Eğitim

İnovasyonun Eğitim Üzerine Etkisi

İnovasyon ile eğitimi bir arada değerlendirdiğimizde, birçoğumuzun düştüğü en büyük hatanın, eğitimin dönüşüme karşı en muhafazakar sosyal modellerin başında geldiğini düşünmek olduğunu rahatlıkla söyleyebiliriz. Algı olarak öğretmenlerin, idari yönetimin ve hatta öğrenci ile velilerinin bu dönüşme karşı direnç göstereceğini düşünerek inovasyonun bu alanda çevik bir şekilde işlemeyeceğine çoğunluğumuz kanaat getirmekteyiz.

İşi pratiğe dönüştüren ve eğitim sisteminin en etkin oyuncuları olan öğretmenler ile görüştüğümüzde ise bu durumun tam tersi olduğunu, öğretmenlerin her yıl özellikle seminer dönemlerinde (Eylül ve Haziran aylarında okullar açılmadan hemen önce ve okullar kapandıktan hemen sonra) bir sonraki ders planı aktivitelerini planlayarak geçirdiklerini, bu aktiviteleri öğrencilerin ilgisini çekecek yöntemler ile zenginleştirmek üzere uzun süren tartışmalar yapıldığını duyuyoruz.

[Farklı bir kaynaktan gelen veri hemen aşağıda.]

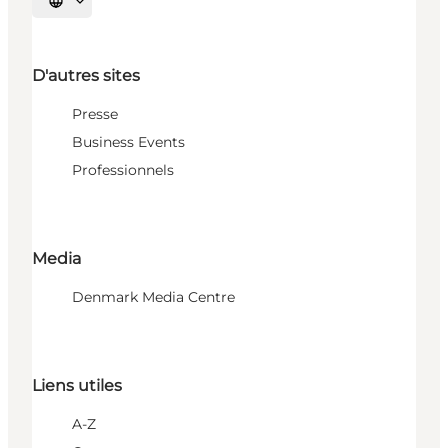
Choisissez la langue
D'autres sites
Presse
Business Events
Professionnels
Media
Denmark Media Centre
Liens utiles
A-Z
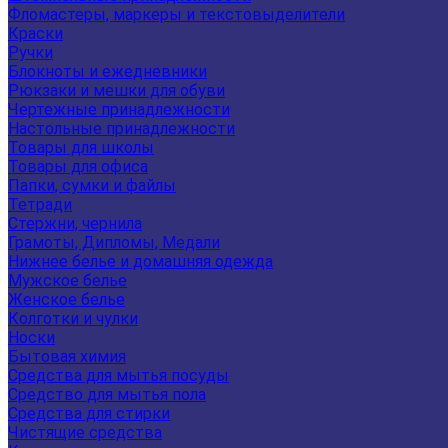
Фломастеры, маркеры и текстовыделители
Краски
Ручки
Блокноты и ежедневники
Рюкзаки и мешки для обуви
Чертежные принадлежности
Настольные принадлежности
Товары для школы
Товары для офиса
Папки, сумки и файлы
Тетради
Стержни, чернила
Грамоты, Дипломы, Медали
Нижнее белье и домашняя одежда
Мужское белье
Женское белье
Колготки и чулки
Носки
Бытовая химия
Средства для мытья посуды
Средство для мытья пола
Средства для стирки
Чистящие средства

Bu tartışma seansları Talim Terbiye Kurulu’nun sunduğu müfredat ve temel prensipler doğrultusunda inovatif eğitim çözümlerini değerlendirmek için gerçekleştiriliyor ve bu durum yıllardır bu şekilde işliyor. Ekonomik İş Birliği ve Kalkınma Teşkilatı OECD’nin yayınladığı “Innovating Education and Educating for Innovation” raporunda yer verdiği araştırma da eğitimin, özellikle bilgi ve metot alanında, diğer branşlara göre oldukça inovatif olduğunu doğruluyor. [1]

Kaynak: OECD

Özetle eğitimde inovasyonun pratiğe alınması kural koyucuların hazırladığı yönergeler kadar öğretmenlerin de önemli bir görevi olarak karşımıza çıkıyor.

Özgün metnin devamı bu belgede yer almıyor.